#### Task goal:
What you return should be only the lines in the entries below between the one holding "Prohlášení o cookies" and the one holding "stowarzyszeń, fundacji I organizacji", ends included, with every picture left out.
____
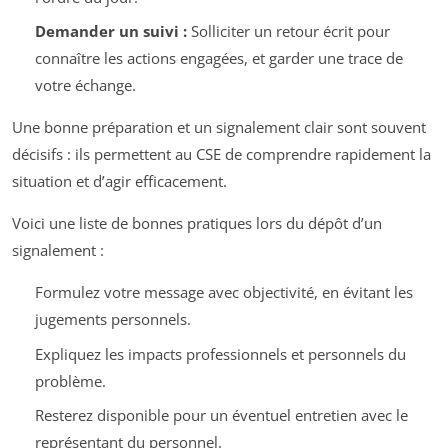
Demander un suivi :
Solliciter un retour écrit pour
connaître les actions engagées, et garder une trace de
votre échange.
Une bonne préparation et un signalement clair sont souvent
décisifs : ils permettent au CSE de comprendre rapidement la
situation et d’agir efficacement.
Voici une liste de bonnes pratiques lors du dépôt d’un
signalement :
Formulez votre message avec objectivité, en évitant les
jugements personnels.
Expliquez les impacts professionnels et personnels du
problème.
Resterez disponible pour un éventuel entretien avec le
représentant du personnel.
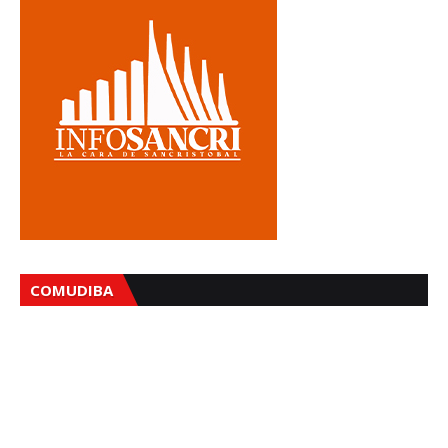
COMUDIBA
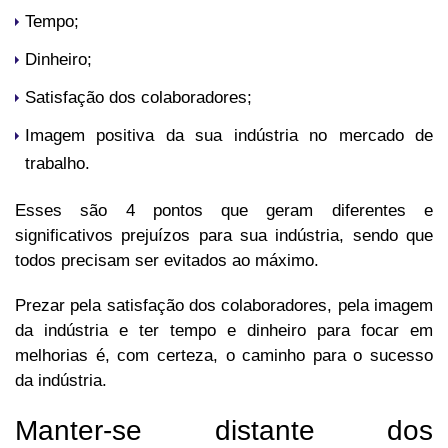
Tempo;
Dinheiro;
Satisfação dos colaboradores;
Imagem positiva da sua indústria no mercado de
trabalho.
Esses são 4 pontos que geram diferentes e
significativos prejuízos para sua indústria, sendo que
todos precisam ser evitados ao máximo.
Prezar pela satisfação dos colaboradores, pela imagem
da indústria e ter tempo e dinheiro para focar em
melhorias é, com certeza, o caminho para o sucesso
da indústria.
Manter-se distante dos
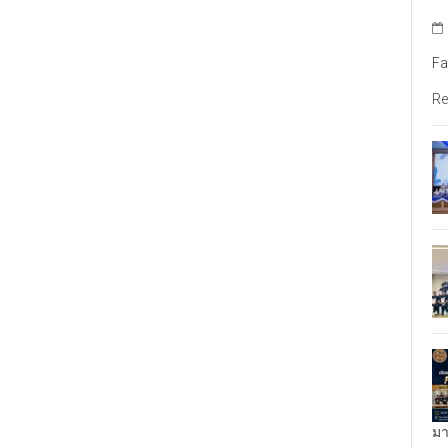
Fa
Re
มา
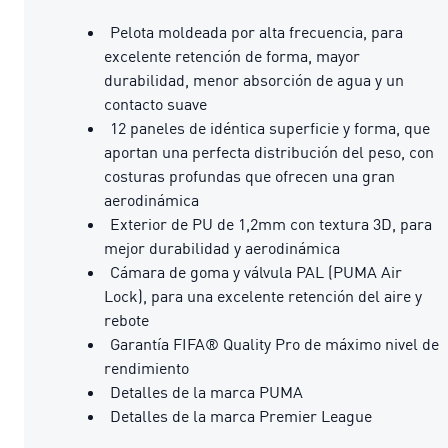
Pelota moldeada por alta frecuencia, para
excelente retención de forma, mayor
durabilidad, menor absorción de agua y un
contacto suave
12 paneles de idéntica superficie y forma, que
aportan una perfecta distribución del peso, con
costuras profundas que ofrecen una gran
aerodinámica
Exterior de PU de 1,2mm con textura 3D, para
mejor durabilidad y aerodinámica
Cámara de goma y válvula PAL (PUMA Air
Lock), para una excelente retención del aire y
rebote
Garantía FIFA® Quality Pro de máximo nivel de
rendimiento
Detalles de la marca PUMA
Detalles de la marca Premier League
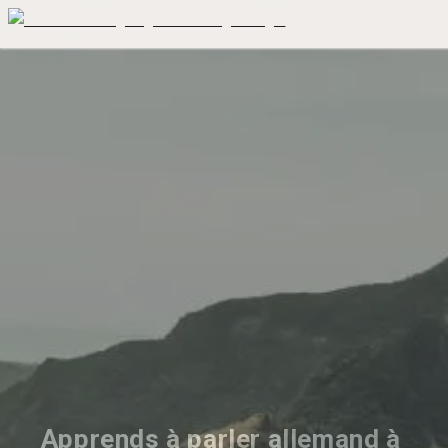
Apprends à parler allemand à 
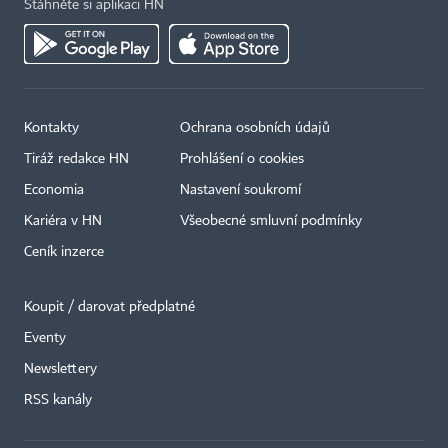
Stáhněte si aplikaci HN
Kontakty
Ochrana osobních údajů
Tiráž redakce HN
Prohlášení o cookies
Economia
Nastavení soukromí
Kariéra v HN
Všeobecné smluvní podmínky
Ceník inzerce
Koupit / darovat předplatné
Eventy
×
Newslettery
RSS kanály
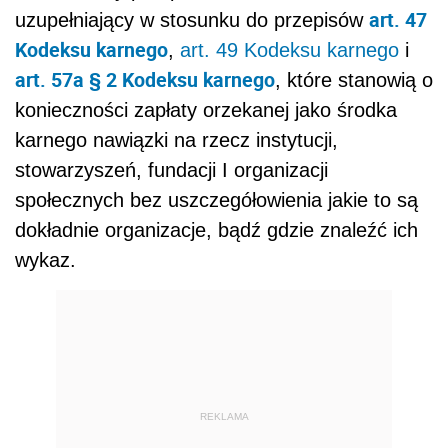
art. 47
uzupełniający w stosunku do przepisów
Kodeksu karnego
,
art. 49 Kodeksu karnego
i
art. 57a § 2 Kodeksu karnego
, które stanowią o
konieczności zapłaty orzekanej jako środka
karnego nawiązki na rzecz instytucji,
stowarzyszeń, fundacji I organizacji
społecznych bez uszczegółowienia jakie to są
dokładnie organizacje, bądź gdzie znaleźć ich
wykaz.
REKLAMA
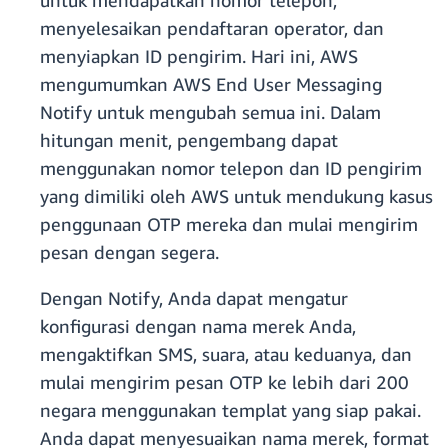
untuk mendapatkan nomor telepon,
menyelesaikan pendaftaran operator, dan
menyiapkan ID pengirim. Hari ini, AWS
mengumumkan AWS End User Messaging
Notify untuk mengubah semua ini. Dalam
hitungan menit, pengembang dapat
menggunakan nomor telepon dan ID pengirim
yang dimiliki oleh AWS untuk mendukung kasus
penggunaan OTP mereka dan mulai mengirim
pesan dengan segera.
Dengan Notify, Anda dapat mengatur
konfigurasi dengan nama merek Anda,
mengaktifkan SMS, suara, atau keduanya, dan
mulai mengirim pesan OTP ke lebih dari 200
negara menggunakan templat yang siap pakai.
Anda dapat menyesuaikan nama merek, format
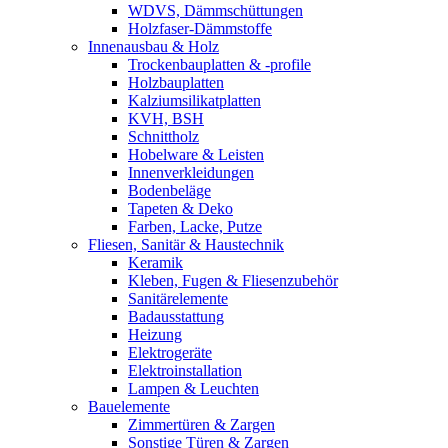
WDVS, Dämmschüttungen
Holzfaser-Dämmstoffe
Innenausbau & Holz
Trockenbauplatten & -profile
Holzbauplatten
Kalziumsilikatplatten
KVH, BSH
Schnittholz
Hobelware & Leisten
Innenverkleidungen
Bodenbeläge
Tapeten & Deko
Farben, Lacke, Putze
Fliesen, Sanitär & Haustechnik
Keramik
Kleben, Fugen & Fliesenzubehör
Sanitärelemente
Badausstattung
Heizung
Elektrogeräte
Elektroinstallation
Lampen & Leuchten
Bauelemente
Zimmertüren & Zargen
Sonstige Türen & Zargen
____
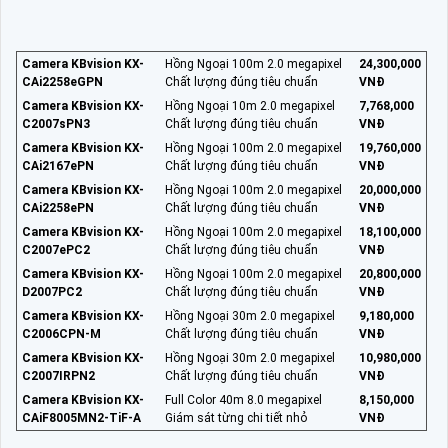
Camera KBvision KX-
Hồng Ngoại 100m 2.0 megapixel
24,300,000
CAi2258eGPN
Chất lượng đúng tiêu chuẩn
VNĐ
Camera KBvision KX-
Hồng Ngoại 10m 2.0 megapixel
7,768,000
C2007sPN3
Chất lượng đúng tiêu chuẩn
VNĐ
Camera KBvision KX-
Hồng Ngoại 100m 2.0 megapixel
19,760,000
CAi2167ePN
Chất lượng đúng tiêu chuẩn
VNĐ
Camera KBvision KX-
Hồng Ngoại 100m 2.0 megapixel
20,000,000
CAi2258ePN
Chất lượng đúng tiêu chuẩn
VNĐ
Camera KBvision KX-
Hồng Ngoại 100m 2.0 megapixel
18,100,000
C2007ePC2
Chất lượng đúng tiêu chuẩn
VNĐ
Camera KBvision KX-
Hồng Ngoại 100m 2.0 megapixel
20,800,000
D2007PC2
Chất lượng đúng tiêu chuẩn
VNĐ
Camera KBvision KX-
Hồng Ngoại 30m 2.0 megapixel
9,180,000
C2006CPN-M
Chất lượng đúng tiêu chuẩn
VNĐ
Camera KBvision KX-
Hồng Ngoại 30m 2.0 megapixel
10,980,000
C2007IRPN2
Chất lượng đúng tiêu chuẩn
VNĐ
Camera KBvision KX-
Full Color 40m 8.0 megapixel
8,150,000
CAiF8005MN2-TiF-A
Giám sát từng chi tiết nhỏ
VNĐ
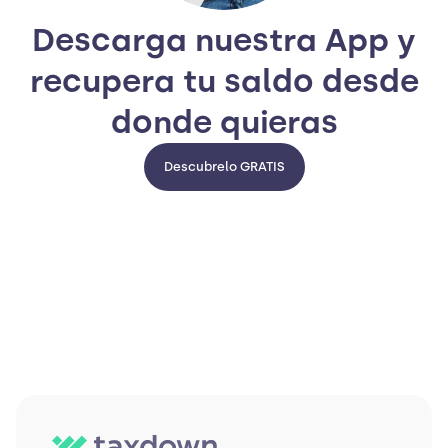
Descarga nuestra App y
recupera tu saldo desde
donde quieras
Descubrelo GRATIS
____
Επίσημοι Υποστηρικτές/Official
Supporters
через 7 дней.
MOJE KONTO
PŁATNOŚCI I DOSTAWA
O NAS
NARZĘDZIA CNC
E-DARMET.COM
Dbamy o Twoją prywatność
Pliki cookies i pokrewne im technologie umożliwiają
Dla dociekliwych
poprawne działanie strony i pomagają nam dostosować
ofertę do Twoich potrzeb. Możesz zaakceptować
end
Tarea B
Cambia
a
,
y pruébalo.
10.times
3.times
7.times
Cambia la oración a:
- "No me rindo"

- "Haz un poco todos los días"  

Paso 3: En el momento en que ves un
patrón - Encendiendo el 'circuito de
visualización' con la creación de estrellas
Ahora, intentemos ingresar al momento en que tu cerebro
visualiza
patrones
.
____
#### Answer to the problem:
Prohlášení o cookies
Economia
Nastavení soukromí
Kariéra v HN
Všeobecné smluvní podmínky
Ceník inzerce
Koupit / darovat předplatné
Eventy
×
Newslettery
RSS kanály
art. 47
uzupełniający w stosunku do przepisów
Kodeksu karnego
,
art. 49 Kodeksu karnego
i
art. 57a § 2 Kodeksu karnego
, które stanowią o
konieczności zapłaty orzekanej jako środka
karnego nawiązki na rzecz instytucji,
stowarzyszeń, fundacji I organizacji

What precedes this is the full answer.